In June 2011, the USDA replaced the food pyramid with a new plate icon.

Following these steps will not only help control your blood sugar, but can also help you reach a healthy weight, something that's especially important for people with diabetes.

Your Healthy Eating Plan

As with any medical condition, people with type 2 diabetes should check with their doctors before starting any diet or exercise program. It's also a good idea to work with a registered dietitian and/or diabetes educator to come up with an eating plan that suits your needs.

Two of the main tools doctors and dietitians use to help you plan healthy meals are:

  • Food exchanges. This system divides foods into major categories -- starches, fruits and vegetables, dairy, proteins, and fats -- and tells you how many portions of each you should have each day.
  • Carbohydrate counting. With this system, you keep track of the grams of carbohydrate (starches and sugars) you consume, with the idea of spreading them out through the day to help keep your blood sugar steady.

The end result should be a plan tailored to your needs: one that takes your age, gender, lifestyle, and eating habits into account.

Putting Your Plan Into Action

While you should be able to eat most of the same things as everyone else, people with diabetes often have to limit the amounts they eat, prepare food in different ways than they may have been used to, and think about when they eat.
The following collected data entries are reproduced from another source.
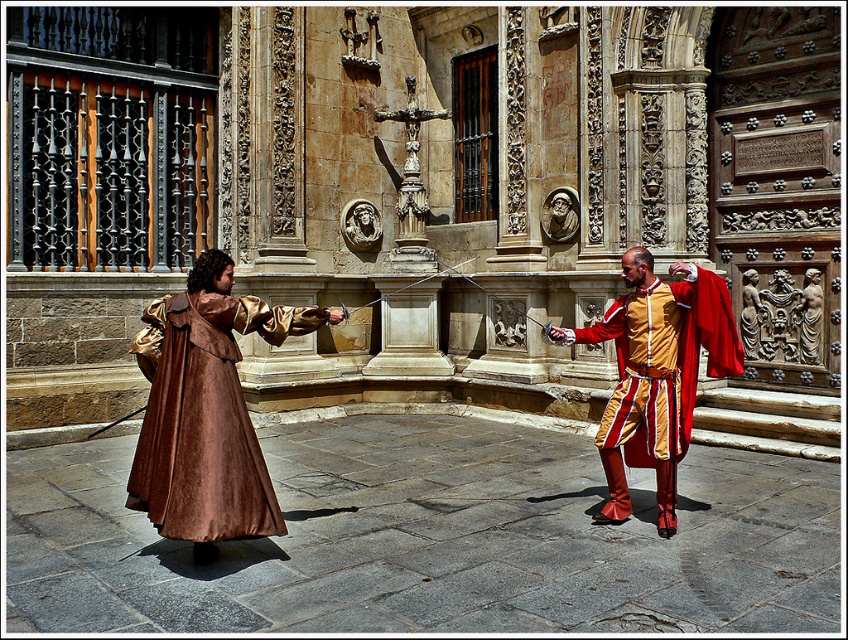 Question: Can you confirm if brown suede cloak at center is positioned below matte gold tunic at center?

Choices:
 (A) yes
 (B) no

Answer: (A)

Question: Which point appears closest to the camera in this image?

Choices:
 (A) (250, 525)
 (B) (667, 358)

Answer: (A)

Question: Is brown suede cloak at center bigger than matte gold tunic at center?

Choices:
 (A) yes
 (B) no

Answer: (B)

Question: Which point appears closest to the camera in this image?

Choices:
 (A) (236, 467)
 (B) (718, 340)

Answer: (A)

Question: Which object appears closest to the camera in this image?

Choices:
 (A) brown suede cloak at center
 (B) matte gold tunic at center

Answer: (A)

Question: Can you confirm if brown suede cloak at center is positioned above matte gold tunic at center?

Choices:
 (A) no
 (B) yes

Answer: (A)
Consider the issue of consistency: If you have diabetes, you need to eat about the same amount every day, and at about the same times. You shouldn't skip meals, or go more than four or five hours without eating during the day.

Another important element of a healthy diet is portion control. Your health-care team can help you learn to gauge correct portion sizes, which are often smaller than we've come to expect in the age of super-sizing. For example, one serving of meat is about the size of a deck of cards, and a serving of pasta is about the size of half a tennis ball.